In today’s society, most of us don’t realize that popular trends and fashions don’t originate from the main stream outlets we see them on, rather they are influenced by cultural norms that were created and spread throughout the black community.
“It does bother me sometimes when I see women like Kim Kardashian or Iggy Azalea glamorizing curves and big butts or Kylie and her lip challenge,” said Charlotte Emetom, graduate student here at TSU, “people don’t realize that curvy women have been a thing in the black community forever. You wouldn’t see these features on the winner of Miss Universe yet for some reason, when one of the Kardashians does something a black woman has already done it’s automatically acceptable for everyone else to do it. I don’t get it.”
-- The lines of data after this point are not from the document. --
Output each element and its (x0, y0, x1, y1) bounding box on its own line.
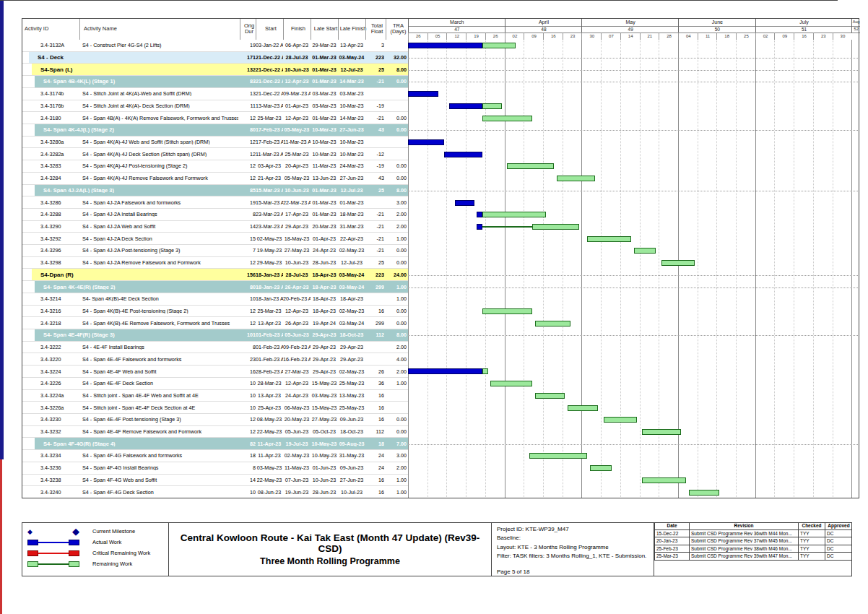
gantt-bar-remaining (535, 393, 565, 399)
cell: S4- Span 4B-4K(L) (Stage 1) (43, 79, 260, 85)
cell: 10-Mar-23 (311, 127, 338, 132)
table-row: 3.4-3286S4 - Span 4J-2A Falsework and fo… (22, 196, 408, 209)
gantt-bar-actual (455, 200, 474, 206)
cell: 299 (365, 285, 384, 290)
cell: 07-Jun-23 (283, 477, 311, 483)
cell: S4 - Deck (38, 55, 254, 61)
cell: 20-Mar-23 (311, 224, 338, 229)
cell: 8.00 (386, 332, 407, 337)
cell: 12-Jul-23 (338, 188, 365, 193)
cell: 16 (240, 369, 256, 374)
cell: 21-Dec-22 A (256, 55, 283, 60)
cell: 20-Apr-23 (283, 163, 311, 168)
cell: 85 (240, 188, 256, 193)
summary-row: S4- Span 4B-4K(L) (Stage 1)8321-Dec-22 A… (22, 76, 408, 88)
cell: 12-Apr-23 (283, 116, 311, 121)
cell: 16 (365, 405, 384, 410)
gantt-bar-remaining (661, 260, 695, 266)
legend-item-milestone: ◆◆Current Milestone (27, 526, 165, 537)
cell: 3.4-3222 (40, 345, 78, 350)
cell: 12-Apr-23 (283, 79, 311, 84)
cell: 14-Mar-23 (338, 79, 365, 84)
gantt-bar-actual (408, 139, 444, 145)
timeline-week-start-date: 30 (581, 33, 602, 40)
cell: 22-May-23 (256, 477, 283, 483)
cell: S4-Dpan (R) (40, 272, 257, 278)
cell: 3.4-3214 (40, 296, 78, 301)
cell: 0.00 (386, 163, 407, 168)
timeline-week-start-date: 23 (563, 33, 583, 40)
table-row: 3.4-3232S4 - Span 4E-4F Remove Falsework… (22, 426, 408, 438)
timeline-week-start-date: 09 (524, 33, 544, 40)
cell: 17-Apr-23 (283, 212, 311, 217)
cell: 80 (240, 285, 256, 290)
cell: 10 (240, 381, 256, 386)
week-gridline (543, 40, 544, 498)
cell: 26-Apr-23 (283, 321, 311, 326)
gantt-bar-remaining (535, 321, 571, 327)
cell: 09-Aug-23 (338, 441, 365, 446)
cell: 3.4-3238 (40, 477, 78, 483)
cell: 15-Mar-23 A (256, 200, 283, 205)
cell: 3.4-3232 (40, 429, 78, 434)
cell: 22-May-23 (256, 429, 283, 434)
month-gridline (581, 40, 582, 498)
summary-row: S4 - Deck17121-Dec-22 A28-Jul-2301-Mar-2… (22, 52, 408, 64)
cell: S4 - Stitch Joint at 4K(A)-Web and Soffi… (82, 91, 238, 96)
gantt-bar-remaining (507, 163, 554, 169)
cell: 13-Apr-23 (256, 321, 283, 326)
cell: 43 (365, 176, 384, 181)
cell: 01-Apr-23 (311, 236, 338, 241)
cell: 28-Jun-23 (311, 490, 338, 495)
cell: 27-Jun-23 (338, 176, 365, 181)
cell: 24 (365, 465, 384, 470)
month-gridline (408, 40, 409, 498)
table-row: 3.4-3230S4 - Span 4E-4F Post-tensioning … (22, 414, 408, 426)
cell: 05-Oct-23 (311, 429, 338, 434)
cell: 13-Mar-23 A (256, 103, 283, 108)
cell: S4 - Span 4J-2A Post-tensioning (Stage 3… (82, 248, 238, 253)
week-gridline (563, 40, 563, 498)
cell: S4 - Span 4B(A) - 4K(A) Remove Falsework… (82, 116, 238, 121)
cell: 18-Apr-23 (311, 296, 338, 301)
cell: 23-Mar-23 A (256, 224, 283, 229)
cell: 12 (240, 260, 256, 265)
cell: S4 - 4E-4F Install Bearings (82, 345, 238, 350)
table-row: 3.4-3240S4 - Span 4F-4G Deck Section1008… (22, 486, 408, 498)
cell: S4 - Span 4J-2A Deck Section (82, 236, 238, 241)
cell: 3.4-3240 (40, 490, 78, 495)
cell: 1.00 (386, 285, 407, 290)
summary-row: S4- Span 4E-4F(R) (Stage 3)10101-Feb-23 … (22, 329, 408, 342)
cell: S4- Span 4K-4E(R) (Stage 2) (43, 285, 260, 290)
gantt-bar-actual (408, 91, 438, 97)
cell: 16 (365, 417, 384, 422)
cell: 15 (240, 236, 256, 241)
cell: 19-Apr-24 (311, 321, 338, 326)
cell: 28-Jul-23 (283, 272, 311, 277)
cell: 18-Oct-23 (338, 332, 365, 337)
table-row: 3.4-3176bS4 - Stitch Joint at 4K(A)- Dec… (22, 100, 408, 113)
cell: 8.00 (386, 67, 407, 72)
cell: 156 (240, 272, 256, 277)
cell: 2.00 (386, 212, 407, 217)
cell: 31-May-23 (338, 453, 365, 458)
cell: S4 - Stitch joint - Span 4E-4F Deck Sect… (82, 405, 238, 410)
month-gridline (755, 40, 756, 498)
cell: S4-Span (L) (40, 67, 257, 73)
gantt-bar-remaining (568, 405, 598, 411)
cell: 3.4-3288 (40, 212, 78, 217)
cell: 27-Jun-23 (338, 477, 365, 483)
cell: 2.00 (386, 369, 407, 374)
timeline-week-start-date: 11 (698, 33, 718, 40)
project-info-block: Project ID: KTE-WP39_M47 Baseline: Layou… (497, 525, 650, 574)
cell: 0.00 (386, 321, 407, 326)
week-gridline (813, 40, 814, 498)
cell: 19 (240, 200, 256, 205)
cell: 09-Jun-23 (338, 465, 365, 470)
week-gridline (446, 40, 447, 498)
cell: 01-Mar-23 (311, 55, 338, 60)
cell: 43 (365, 127, 384, 132)
cell: 7 (240, 248, 256, 253)
cell: 3.4-3236 (40, 465, 78, 470)
cell: 3.4-3180 (40, 116, 78, 121)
Today’s pop culture is almost completely mirrored after the culture of the black community but brands itself as new and original because people refuse to credit these trends back to the original creators.
Trends, such as music, dances, fashion, and even physical features gain general popularity because they are picked up by someone outside of the black community and then exploited for use on a broader scale.
Rapper Marshal Mathers, commonly known as Eminem, is considered one of the best rappers there is and has paved the way for mediocre white performers like Post Malone and Mac Miller to gain popularity while black rappers of the same, or higher, caliber aren’t given near the same acknowledgement. Even singer Jazmine Sullivan is said to be under-appreciated despite having the same singing ability as Adele who is exceedingly praised for her strong vocals and emotional R&B hits.
“When Macklemore won the Grammy for Best Rap Album over Kendrick Lamar I was in disbelief” said TSU sophomore, Bryan Cooksey, “nobody knows any of his songs other than Thrift Shop and Same Love and he wins a Grammy? That’s a slap in the face for Lamar and our black people because rap is ours and we can’t even get proper acknowledgement for that.”
Until the nation acknowledges the harsh way in which they view and treat the black community, we’ll continue to be robbed of our culture and scrutinized for it at the same time.
“America criticizes black people but admires black trends and it’s something that will always happen,” said Travis Edwards, Stephen F. Austin alum, “we’ll never get the credit we deserve because, ultimately, we’ll never be the dominant culture in this country.”
America continually fails to provide African Americans with the recognition they justly deserve for enhancing beauty, entertainment, and fashion in this nation. As bad as this is, though, the bigger problem lies in the persecution of our way of life, if America treated us with the same level of respect that it treated white Americans, then not getting credit for advancing American culture wouldn’t even be viewed as a problem because we’d view American culture as black culture.